→ **Exercise**
Nothing in the entries should change; repeat them exactly.

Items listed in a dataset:
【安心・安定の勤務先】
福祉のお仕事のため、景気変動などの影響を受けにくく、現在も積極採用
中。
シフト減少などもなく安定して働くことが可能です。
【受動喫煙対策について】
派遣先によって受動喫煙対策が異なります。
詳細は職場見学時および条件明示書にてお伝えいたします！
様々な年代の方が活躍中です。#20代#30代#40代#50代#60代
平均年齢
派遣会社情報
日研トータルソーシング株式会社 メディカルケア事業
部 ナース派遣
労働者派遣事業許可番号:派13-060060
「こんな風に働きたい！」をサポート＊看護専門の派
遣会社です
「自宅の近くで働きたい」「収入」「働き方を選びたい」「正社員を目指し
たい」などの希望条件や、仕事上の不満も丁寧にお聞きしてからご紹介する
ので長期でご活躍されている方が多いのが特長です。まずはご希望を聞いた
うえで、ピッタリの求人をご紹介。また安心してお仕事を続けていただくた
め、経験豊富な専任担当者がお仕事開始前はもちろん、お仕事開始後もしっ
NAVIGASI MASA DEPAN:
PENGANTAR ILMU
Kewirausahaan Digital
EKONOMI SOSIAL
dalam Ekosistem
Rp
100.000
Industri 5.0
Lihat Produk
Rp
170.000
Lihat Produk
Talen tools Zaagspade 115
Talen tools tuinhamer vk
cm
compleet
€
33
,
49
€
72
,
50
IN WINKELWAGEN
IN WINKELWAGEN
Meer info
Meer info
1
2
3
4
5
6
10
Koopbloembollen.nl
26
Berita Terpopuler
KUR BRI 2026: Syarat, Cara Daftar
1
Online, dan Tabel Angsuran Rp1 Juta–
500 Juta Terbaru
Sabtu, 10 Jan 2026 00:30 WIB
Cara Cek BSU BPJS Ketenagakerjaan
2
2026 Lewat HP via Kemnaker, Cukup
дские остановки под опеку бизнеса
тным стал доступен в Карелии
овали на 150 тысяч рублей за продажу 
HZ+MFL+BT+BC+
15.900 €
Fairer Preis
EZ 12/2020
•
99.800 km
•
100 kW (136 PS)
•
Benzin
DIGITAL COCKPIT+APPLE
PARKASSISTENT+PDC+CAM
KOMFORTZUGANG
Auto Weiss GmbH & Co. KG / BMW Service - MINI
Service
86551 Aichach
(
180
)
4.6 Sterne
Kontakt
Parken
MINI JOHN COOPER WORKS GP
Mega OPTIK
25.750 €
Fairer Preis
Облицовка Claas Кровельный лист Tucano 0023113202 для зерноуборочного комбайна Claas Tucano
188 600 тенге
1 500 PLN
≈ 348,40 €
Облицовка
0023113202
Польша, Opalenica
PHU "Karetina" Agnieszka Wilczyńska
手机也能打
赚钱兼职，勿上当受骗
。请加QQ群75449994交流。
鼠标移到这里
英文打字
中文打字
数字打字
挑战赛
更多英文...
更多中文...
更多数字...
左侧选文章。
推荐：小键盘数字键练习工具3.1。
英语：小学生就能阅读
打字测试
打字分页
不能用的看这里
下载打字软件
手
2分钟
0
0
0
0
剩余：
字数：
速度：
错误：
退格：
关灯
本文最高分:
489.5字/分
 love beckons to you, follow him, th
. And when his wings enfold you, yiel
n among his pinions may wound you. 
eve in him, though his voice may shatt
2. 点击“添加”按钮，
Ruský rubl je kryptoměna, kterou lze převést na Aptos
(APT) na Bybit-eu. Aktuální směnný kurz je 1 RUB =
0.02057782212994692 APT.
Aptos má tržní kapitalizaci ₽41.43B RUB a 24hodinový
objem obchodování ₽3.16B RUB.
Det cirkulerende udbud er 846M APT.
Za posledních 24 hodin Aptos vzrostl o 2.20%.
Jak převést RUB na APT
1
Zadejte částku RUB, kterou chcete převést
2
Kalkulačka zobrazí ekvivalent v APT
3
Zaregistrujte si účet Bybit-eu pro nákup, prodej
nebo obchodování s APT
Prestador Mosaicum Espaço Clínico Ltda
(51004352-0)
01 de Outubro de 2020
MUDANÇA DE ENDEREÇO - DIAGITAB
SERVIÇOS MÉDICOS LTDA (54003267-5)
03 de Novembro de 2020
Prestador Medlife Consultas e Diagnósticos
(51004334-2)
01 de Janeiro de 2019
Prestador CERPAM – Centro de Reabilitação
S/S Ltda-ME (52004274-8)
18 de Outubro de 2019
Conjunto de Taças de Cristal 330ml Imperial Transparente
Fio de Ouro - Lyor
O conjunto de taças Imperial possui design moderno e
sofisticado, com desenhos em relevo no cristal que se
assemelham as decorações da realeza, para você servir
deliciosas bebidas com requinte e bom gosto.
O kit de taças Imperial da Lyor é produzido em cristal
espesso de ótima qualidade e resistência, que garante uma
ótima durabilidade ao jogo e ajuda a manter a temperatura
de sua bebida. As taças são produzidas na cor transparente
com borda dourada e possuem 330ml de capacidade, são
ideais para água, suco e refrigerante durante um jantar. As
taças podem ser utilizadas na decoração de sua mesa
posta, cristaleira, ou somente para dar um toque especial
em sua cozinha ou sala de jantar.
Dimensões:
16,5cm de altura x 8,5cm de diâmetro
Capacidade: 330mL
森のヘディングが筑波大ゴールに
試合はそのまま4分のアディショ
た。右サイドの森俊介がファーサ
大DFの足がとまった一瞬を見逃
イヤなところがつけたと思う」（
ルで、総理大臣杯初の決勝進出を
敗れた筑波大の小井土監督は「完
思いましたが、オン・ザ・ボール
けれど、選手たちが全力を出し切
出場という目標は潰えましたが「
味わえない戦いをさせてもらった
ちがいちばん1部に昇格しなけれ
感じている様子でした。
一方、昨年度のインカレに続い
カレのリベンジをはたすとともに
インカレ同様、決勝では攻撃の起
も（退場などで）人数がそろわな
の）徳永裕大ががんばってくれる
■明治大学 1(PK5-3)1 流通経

→ **Output of the task**
【安心・安定の勤務先】
福祉のお仕事のため、景気変動などの影響を受けにくく、現在も積極採用
中。
シフト減少などもなく安定して働くことが可能です。
【受動喫煙対策について】
派遣先によって受動喫煙対策が異なります。
詳細は職場見学時および条件明示書にてお伝えいたします！
様々な年代の方が活躍中です。#20代#30代#40代#50代#60代
平均年齢
派遣会社情報
日研トータルソーシング株式会社 メディカルケア事業
部 ナース派遣
労働者派遣事業許可番号:派13-060060
「こんな風に働きたい！」をサポート＊看護専門の派
遣会社です
「自宅の近くで働きたい」「収入」「働き方を選びたい」「正社員を目指し
たい」などの希望条件や、仕事上の不満も丁寧にお聞きしてからご紹介する
ので長期でご活躍されている方が多いのが特長です。まずはご希望を聞いた
うえで、ピッタリの求人をご紹介。また安心してお仕事を続けていただくた
め、経験豊富な専任担当者がお仕事開始前はもちろん、お仕事開始後もしっ
NAVIGASI MASA DEPAN:
PENGANTAR ILMU
Kewirausahaan Digital
EKONOMI SOSIAL
dalam Ekosistem
Rp
100.000
Industri 5.0
Lihat Produk
Rp
170.000
Lihat Produk
Talen tools Zaagspade 115
Talen tools tuinhamer vk
cm
compleet
€
33
,
49
€
72
,
50
IN WINKELWAGEN
IN WINKELWAGEN
Meer info
Meer info
1
2
3
4
5
6
10
Koopbloembollen.nl
26
Berita Terpopuler
KUR BRI 2026: Syarat, Cara Daftar
1
Online, dan Tabel Angsuran Rp1 Juta–
500 Juta Terbaru
Sabtu, 10 Jan 2026 00:30 WIB
Cara Cek BSU BPJS Ketenagakerjaan
2
2026 Lewat HP via Kemnaker, Cukup
дские остановки под опеку бизнеса
тным стал доступен в Карелии
овали на 150 тысяч рублей за продажу 
HZ+MFL+BT+BC+
15.900 €
Fairer Preis
EZ 12/2020
•
99.800 km
•
100 kW (136 PS)
•
Benzin
DIGITAL COCKPIT+APPLE
PARKASSISTENT+PDC+CAM
KOMFORTZUGANG
Auto Weiss GmbH & Co. KG / BMW Service - MINI
Service
86551 Aichach
(
180
)
4.6 Sterne
Kontakt
Parken
MINI JOHN COOPER WORKS GP
Mega OPTIK
25.750 €
Fairer Preis
Облицовка Claas Кровельный лист Tucano 0023113202 для зерноуборочного комбайна Claas Tucano
188 600 тенге
1 500 PLN
≈ 348,40 €
Облицовка
0023113202
Польша, Opalenica
PHU "Karetina" Agnieszka Wilczyńska
手机也能打
赚钱兼职，勿上当受骗
。请加QQ群75449994交流。
鼠标移到这里
英文打字
中文打字
数字打字
挑战赛
更多英文...
更多中文...
更多数字...
左侧选文章。
推荐：小键盘数字键练习工具3.1。
英语：小学生就能阅读
打字测试
打字分页
不能用的看这里
下载打字软件
手
2分钟
0
0
0
0
剩余：
字数：
速度：
错误：
退格：
关灯
本文最高分:
489.5字/分
 love beckons to you, follow him, th
. And when his wings enfold you, yiel
n among his pinions may wound you. 
eve in him, though his voice may shatt
2. 点击“添加”按钮，
Ruský rubl je kryptoměna, kterou lze převést na Aptos
(APT) na Bybit-eu. Aktuální směnný kurz je 1 RUB =
0.02057782212994692 APT.
Aptos má tržní kapitalizaci ₽41.43B RUB a 24hodinový
objem obchodování ₽3.16B RUB.
Det cirkulerende udbud er 846M APT.
Za posledních 24 hodin Aptos vzrostl o 2.20%.
Jak převést RUB na APT
1
Zadejte částku RUB, kterou chcete převést
2
Kalkulačka zobrazí ekvivalent v APT
3
Zaregistrujte si účet Bybit-eu pro nákup, prodej
nebo obchodování s APT
Prestador Mosaicum Espaço Clínico Ltda
(51004352-0)
01 de Outubro de 2020
MUDANÇA DE ENDEREÇO - DIAGITAB
SERVIÇOS MÉDICOS LTDA (54003267-5)
03 de Novembro de 2020
Prestador Medlife Consultas e Diagnósticos
(51004334-2)
01 de Janeiro de 2019
Prestador CERPAM – Centro de Reabilitação
S/S Ltda-ME (52004274-8)
18 de Outubro de 2019
Conjunto de Taças de Cristal 330ml Imperial Transparente
Fio de Ouro - Lyor
O conjunto de taças Imperial possui design moderno e
sofisticado, com desenhos em relevo no cristal que se
assemelham as decorações da realeza, para você servir
deliciosas bebidas com requinte e bom gosto.
O kit de taças Imperial da Lyor é produzido em cristal
espesso de ótima qualidade e resistência, que garante uma
ótima durabilidade ao jogo e ajuda a manter a temperatura
de sua bebida. As taças são produzidas na cor transparente
com borda dourada e possuem 330ml de capacidade, são
ideais para água, suco e refrigerante durante um jantar. As
taças podem ser utilizadas na decoração de sua mesa
posta, cristaleira, ou somente para dar um toque especial
em sua cozinha ou sala de jantar.
Dimensões:
16,5cm de altura x 8,5cm de diâmetro
Capacidade: 330mL
森のヘディングが筑波大ゴールに
試合はそのまま4分のアディショ
た。右サイドの森俊介がファーサ
大DFの足がとまった一瞬を見逃
イヤなところがつけたと思う」（
ルで、総理大臣杯初の決勝進出を
敗れた筑波大の小井土監督は「完
思いましたが、オン・ザ・ボール
けれど、選手たちが全力を出し切
出場という目標は潰えましたが「
味わえない戦いをさせてもらった
ちがいちばん1部に昇格しなけれ
感じている様子でした。
一方、昨年度のインカレに続い
カレのリベンジをはたすとともに
インカレ同様、決勝では攻撃の起
も（退場などで）人数がそろわな
の）徳永裕大ががんばってくれる
■明治大学 1(PK5-3)1 流通経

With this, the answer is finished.